Liễu Quang Vinh

Personal information
- Full name: Liễu Quang Vinh
- Date of birth: 30 May 1999 (age 27)
- Place of birth: Sóc Trăng, Vietnam
- Height: 1.77 m (5 ft 10 in)
- Positions: Center back; left back;

Team information
- Current team: SHB Đà Nẵng
- Number: 86

Youth career
- 2012–2017: PVF
- 2017–2018: SHB Đà Nẵng

Senior career*
- Years: Team / Apps / (Gls)
- 2018–2022: SHB Đà Nẵng / 8 / (0)
- 2022: Sài Gòn / 11 / (0)
- 2023–: SHB Đà Nẵng / 25 / (0)

International career
- 2017–2018: Vietnam U19
- 2022–2023: Vietnam U23 / 2 / (0)

= Liễu Quang Vinh =

Vietnamese footballer (born 1999)

Liễu Quang Vinh (born 30 May 1999) is a Vietnamese professional footballer who plays as a center back or left back for V.League 1 club SHB Đà Nẵng.

==Early career==
Born in Sóc Trăng, Quang Vinh started playing football at an early age, representing his school teams. At the age of 13, he was admitted to the PVF Football Academy. From then on, he received systematic training, helping him progress quickly and more mature in his style of play.

==Club career==
In 2017, Quang Vinh completed his formation at the PVF Academy and was released by the club. He chose to join by SHB Đà Nẵng and trained with the reserves before getting promoted to the first team in 2019.
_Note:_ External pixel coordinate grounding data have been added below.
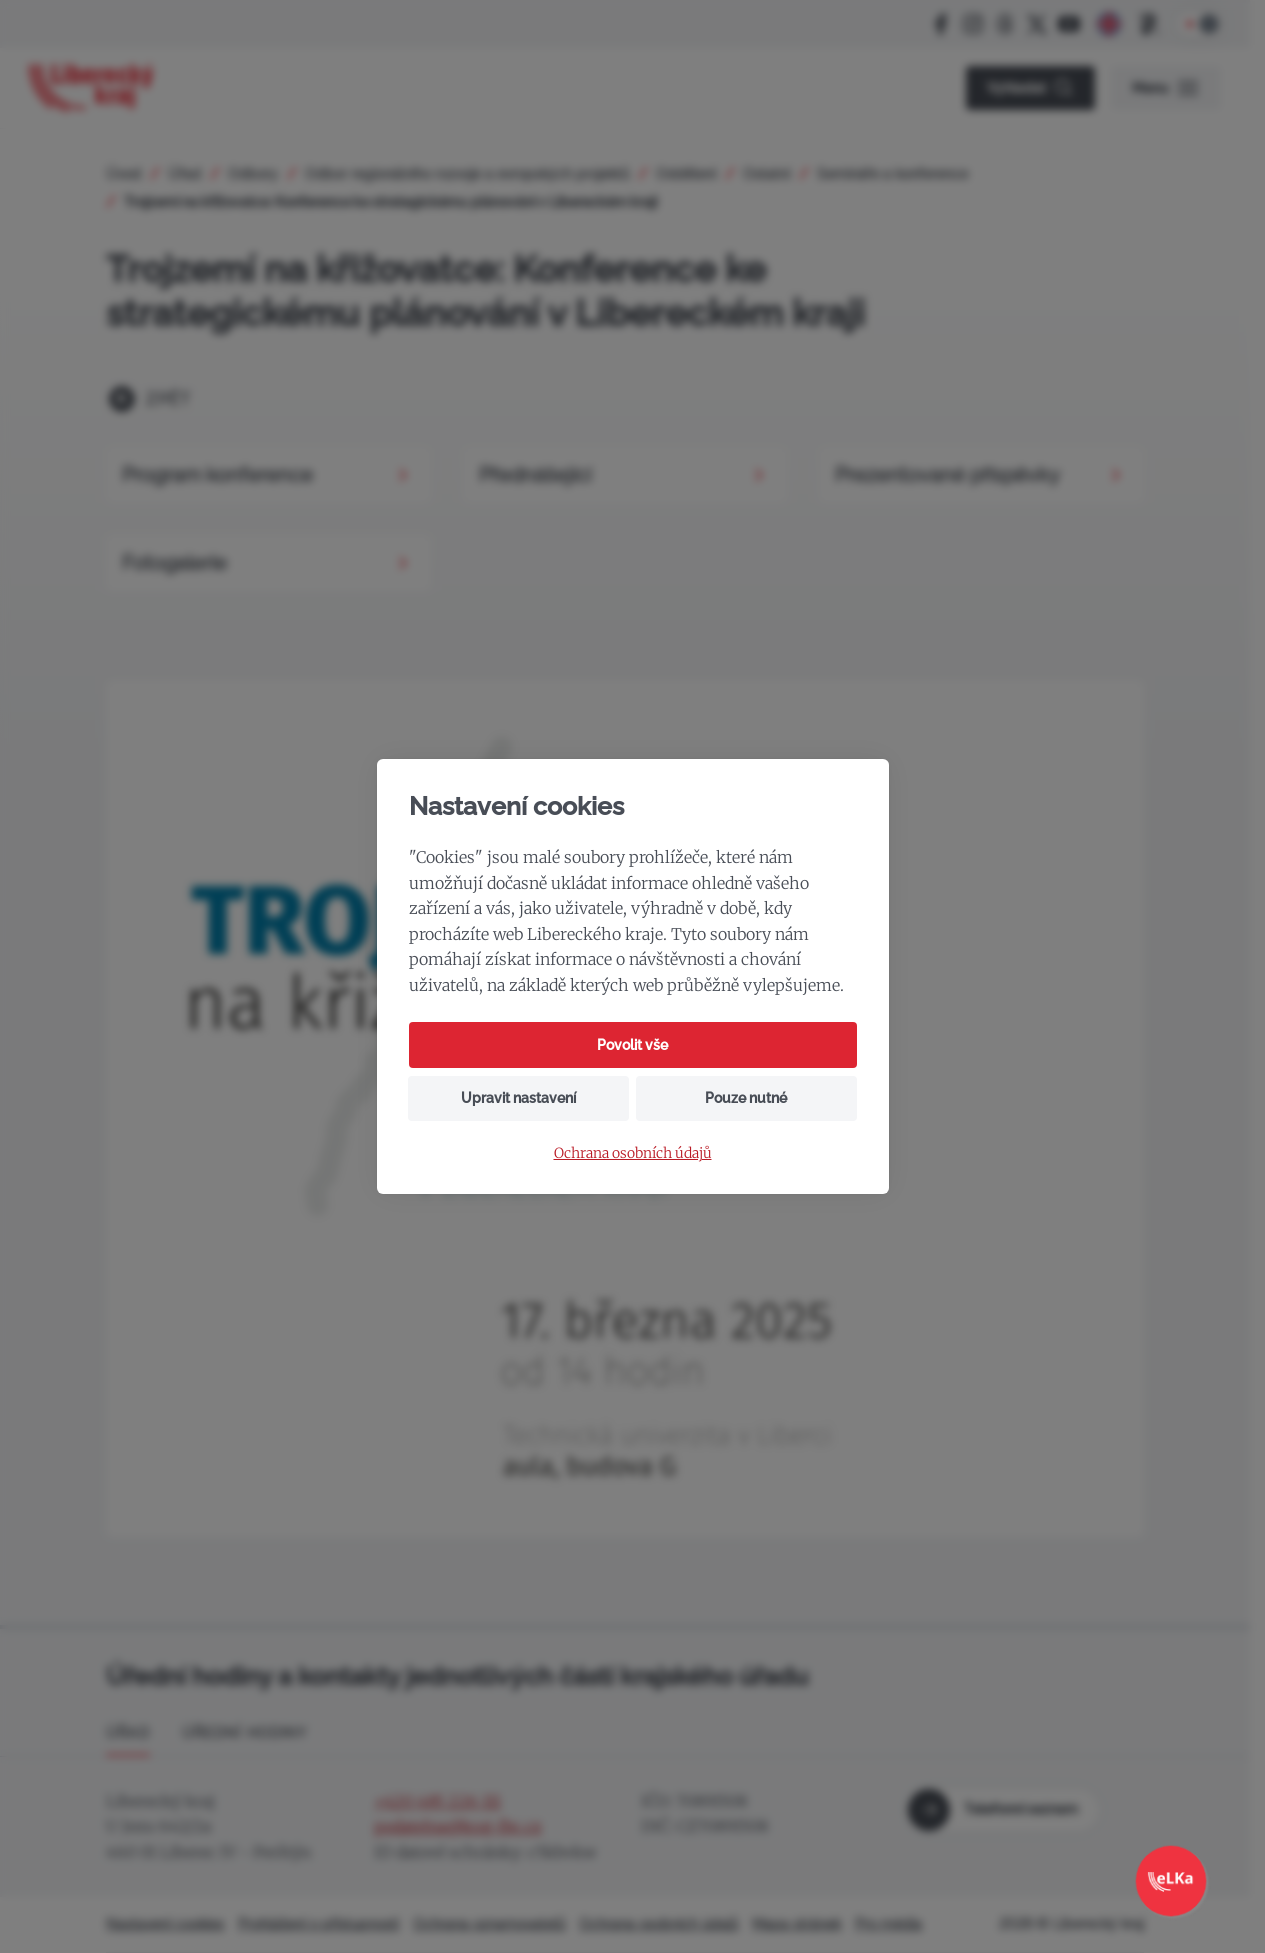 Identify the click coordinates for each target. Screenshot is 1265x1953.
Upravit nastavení (518, 1098)
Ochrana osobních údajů (633, 1153) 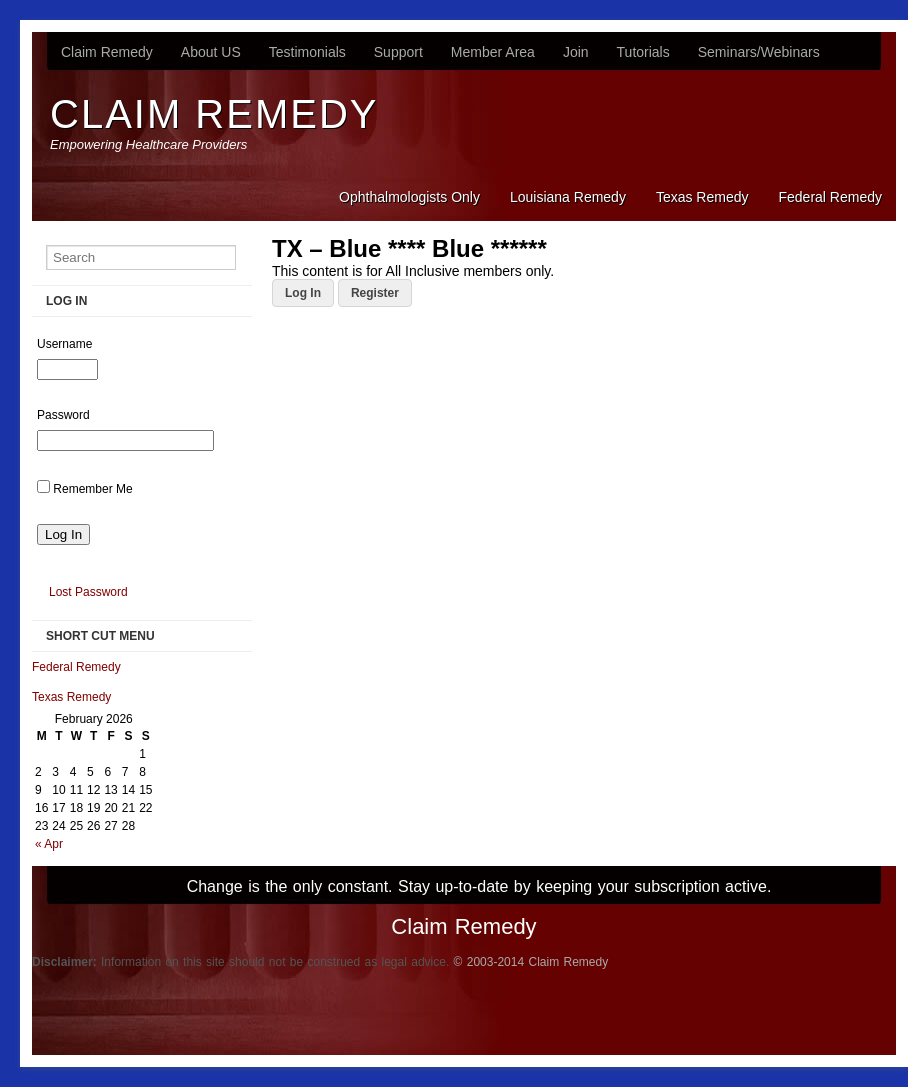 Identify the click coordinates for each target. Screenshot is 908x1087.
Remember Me (92, 489)
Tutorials (643, 52)
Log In (303, 293)
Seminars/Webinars (759, 52)
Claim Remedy (107, 52)
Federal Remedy (831, 197)
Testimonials (307, 52)
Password (63, 415)
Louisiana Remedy (568, 197)
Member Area (493, 52)
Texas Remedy (702, 197)
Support (398, 52)
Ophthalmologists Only (409, 197)
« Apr (49, 844)
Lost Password (88, 592)
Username (64, 344)
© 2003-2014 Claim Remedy (531, 962)
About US (211, 52)
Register (375, 293)
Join (576, 52) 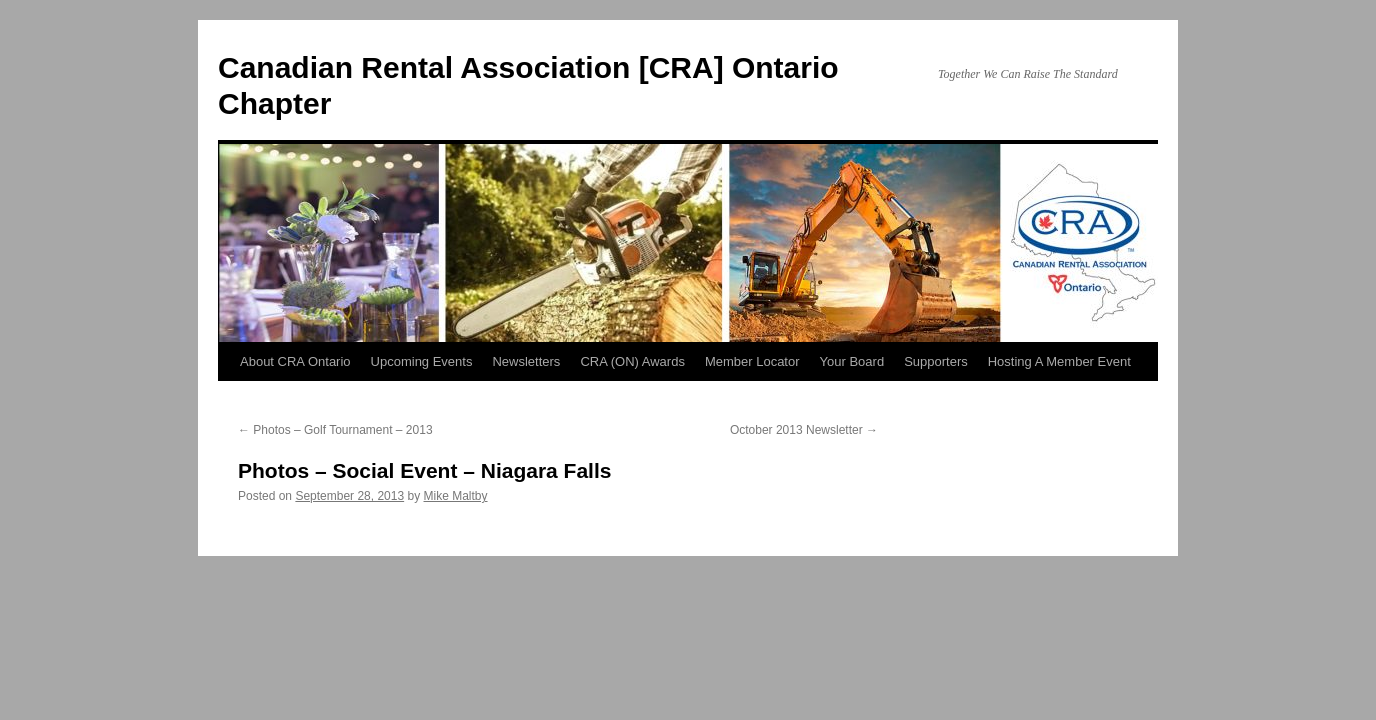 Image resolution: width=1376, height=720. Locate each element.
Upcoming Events (422, 361)
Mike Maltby (456, 496)
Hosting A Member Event (1059, 361)
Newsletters (526, 361)
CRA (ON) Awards (632, 361)
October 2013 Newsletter (804, 430)
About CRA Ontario (295, 361)
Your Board (852, 361)
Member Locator (752, 361)
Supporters (936, 361)
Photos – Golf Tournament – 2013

In the first season with the club, he had very limited game time and only had 4 appearances. He was later repositioned by coach Lê Huỳnh Đức to play as a center back instead of left back. This changement allowed him to gain more game time. However, he suffered a broken cartilage injury during a training session shortly after, which kept him out of the field for several months.

On 17 August 2022, Quang Vinh signed for Sài Gòn. He became the starter of the club at the second part of the 2022 V.League 1 season, but failed to save his club from a relegation. Following the club's relegation, Liễu Quang Vinh was released.

In 2023, Quang Vinh made his return to SHB Đà Nẵng. His club finished last in the 2023 V.League 1 season, thus relegated to the V.League 2.

== International career ==
In January 2022, Quang Vinh received his first call up to the Vietnam national team to prepare for the World Cup qualifiers games against Australia and China.